Jean Brown Mitchell was born on 26 July 1904 in Manchester. She was raised in Cheshire and attended Macclesfield High School. Her family had a farm in Galloway which she would return to during vacations.

She enrolled at Newnham College, Cambridge studying her B.A. from 1923 to 1926. Her chief interest was geography, under the direction of Frank Debenham, who had helped to establish the discipline at Cambridge. She earned a double First Class in the Geography Tripos Part I in 1924, and Part II in 1926. She earned a scholarship from 1924 to 1926. Mitchell completed her M.A. in 1931.

== Career ==
Mitchell took a junior lecturing position at Bedford College from 1926 to 1930. She returned to Newnham College in 1931, as a Research Fellow from 1931 to 1934, and then became a lecturer in geography from 1934 to 1968. She would be Director of Geographical Studies 1933–1968, in addition to archaeology and anthropology studies 1954–1957, and architecture studies 1953–1968.

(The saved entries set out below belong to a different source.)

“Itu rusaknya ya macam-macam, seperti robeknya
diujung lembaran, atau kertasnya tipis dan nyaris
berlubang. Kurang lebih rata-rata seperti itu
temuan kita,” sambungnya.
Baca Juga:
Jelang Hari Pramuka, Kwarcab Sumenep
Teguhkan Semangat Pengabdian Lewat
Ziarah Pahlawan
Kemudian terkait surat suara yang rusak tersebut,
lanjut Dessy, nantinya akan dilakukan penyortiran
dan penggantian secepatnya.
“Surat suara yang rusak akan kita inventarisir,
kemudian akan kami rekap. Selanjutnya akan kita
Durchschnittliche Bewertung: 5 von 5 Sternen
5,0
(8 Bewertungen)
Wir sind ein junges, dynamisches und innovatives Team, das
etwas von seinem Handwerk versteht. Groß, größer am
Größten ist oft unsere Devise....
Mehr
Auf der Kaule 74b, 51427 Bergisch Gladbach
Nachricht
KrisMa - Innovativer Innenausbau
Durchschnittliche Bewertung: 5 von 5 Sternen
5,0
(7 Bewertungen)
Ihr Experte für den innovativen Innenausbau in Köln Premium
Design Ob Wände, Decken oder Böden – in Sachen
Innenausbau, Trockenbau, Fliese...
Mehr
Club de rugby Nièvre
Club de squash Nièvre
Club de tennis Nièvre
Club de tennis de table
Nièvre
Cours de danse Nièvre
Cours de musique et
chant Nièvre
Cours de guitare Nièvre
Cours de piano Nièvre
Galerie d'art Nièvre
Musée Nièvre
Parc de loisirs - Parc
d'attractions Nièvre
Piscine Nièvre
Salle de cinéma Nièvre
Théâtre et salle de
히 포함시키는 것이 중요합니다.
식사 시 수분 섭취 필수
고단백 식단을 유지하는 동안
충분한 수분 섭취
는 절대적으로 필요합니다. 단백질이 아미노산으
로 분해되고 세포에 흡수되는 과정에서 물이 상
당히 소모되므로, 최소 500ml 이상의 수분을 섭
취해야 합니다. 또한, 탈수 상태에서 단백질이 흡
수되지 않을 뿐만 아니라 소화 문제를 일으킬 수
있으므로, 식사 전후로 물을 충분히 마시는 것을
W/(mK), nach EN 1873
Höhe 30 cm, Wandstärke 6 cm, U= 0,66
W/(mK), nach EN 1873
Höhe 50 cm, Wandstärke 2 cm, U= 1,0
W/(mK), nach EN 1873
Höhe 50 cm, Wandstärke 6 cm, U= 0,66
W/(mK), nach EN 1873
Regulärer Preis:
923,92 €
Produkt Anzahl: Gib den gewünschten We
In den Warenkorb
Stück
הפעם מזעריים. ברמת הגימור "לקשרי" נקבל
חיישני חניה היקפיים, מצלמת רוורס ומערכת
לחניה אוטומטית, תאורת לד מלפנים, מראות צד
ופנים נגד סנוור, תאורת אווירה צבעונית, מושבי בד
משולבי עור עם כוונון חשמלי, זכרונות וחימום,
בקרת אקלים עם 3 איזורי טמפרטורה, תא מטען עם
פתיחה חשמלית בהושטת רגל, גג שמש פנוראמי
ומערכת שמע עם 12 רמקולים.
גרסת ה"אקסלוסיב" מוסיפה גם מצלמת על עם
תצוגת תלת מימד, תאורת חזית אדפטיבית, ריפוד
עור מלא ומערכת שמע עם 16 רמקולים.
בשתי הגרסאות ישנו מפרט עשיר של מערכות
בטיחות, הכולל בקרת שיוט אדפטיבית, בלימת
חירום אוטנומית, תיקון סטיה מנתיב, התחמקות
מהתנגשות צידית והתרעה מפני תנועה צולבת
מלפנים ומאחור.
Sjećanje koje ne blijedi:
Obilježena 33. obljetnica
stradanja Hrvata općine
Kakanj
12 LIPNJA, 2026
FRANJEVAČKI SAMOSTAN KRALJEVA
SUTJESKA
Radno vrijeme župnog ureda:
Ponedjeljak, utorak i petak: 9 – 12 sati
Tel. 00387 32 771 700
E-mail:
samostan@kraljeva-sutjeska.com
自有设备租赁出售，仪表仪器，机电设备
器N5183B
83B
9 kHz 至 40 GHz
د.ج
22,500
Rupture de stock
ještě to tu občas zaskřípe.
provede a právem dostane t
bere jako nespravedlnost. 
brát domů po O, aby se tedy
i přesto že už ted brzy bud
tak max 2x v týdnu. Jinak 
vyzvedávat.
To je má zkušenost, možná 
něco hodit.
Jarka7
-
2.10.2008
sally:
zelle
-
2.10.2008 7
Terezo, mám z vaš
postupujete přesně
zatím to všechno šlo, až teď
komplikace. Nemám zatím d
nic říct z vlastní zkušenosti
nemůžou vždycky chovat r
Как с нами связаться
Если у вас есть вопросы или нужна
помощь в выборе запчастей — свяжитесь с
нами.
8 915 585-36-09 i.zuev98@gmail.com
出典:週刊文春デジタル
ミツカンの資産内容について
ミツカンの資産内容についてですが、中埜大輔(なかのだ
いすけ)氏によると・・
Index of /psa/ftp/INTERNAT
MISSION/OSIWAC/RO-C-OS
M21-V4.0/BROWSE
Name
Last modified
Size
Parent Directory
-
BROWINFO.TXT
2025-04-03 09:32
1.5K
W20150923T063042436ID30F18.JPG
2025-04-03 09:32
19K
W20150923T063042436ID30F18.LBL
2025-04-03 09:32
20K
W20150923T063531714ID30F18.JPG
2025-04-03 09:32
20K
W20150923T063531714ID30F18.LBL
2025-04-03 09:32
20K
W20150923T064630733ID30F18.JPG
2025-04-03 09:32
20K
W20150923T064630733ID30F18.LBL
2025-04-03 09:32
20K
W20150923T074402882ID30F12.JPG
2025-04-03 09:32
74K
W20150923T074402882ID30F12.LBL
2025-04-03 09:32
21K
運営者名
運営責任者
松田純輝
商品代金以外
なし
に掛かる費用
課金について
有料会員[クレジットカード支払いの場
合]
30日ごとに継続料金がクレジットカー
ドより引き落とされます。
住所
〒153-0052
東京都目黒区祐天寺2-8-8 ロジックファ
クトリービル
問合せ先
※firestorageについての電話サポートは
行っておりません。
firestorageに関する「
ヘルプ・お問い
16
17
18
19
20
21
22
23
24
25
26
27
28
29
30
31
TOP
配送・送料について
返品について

During World War II, Mitchell wrote parts of the Naval Intelligence Division Geographical Handbooks, especially those that related to Greece. She also taught army and naval staff.

She returned to teaching at Cambridge following the war, helping to develop physical and historical geography study at the university. Suffering from poor health for most of her life, she often taught classes in her rooms, when she was confined to bed.

Mitchell led excursions to East Anglia and Leicestershire in the 1960s, where she lectured on mediaeval church architecture.

== Published works ==
- Historical geography (1954)
- Mitchell edited Great Britain: geographical essays (1962).

== Memberships ==
Mitchell joined the Royal Geographical Society in 1926, and served on its council from 1952 to 1955, and 1958 to 1961. She was a member of the Royal Scottish Geographical Society from 1945 and was made a Fellow of the same in 1983.

== Legacy ==
Mitchell was most known for her work as a teacher at Cambridge for more than 40 years.

She retired to Edinburgh, but continued to serve as an external examiner in geography at Oxford University.

She died on 5 January 1990 in Edinburgh.

The Jean Mitchell Award was funded by monies collected in her honour, after her retirement in 1968.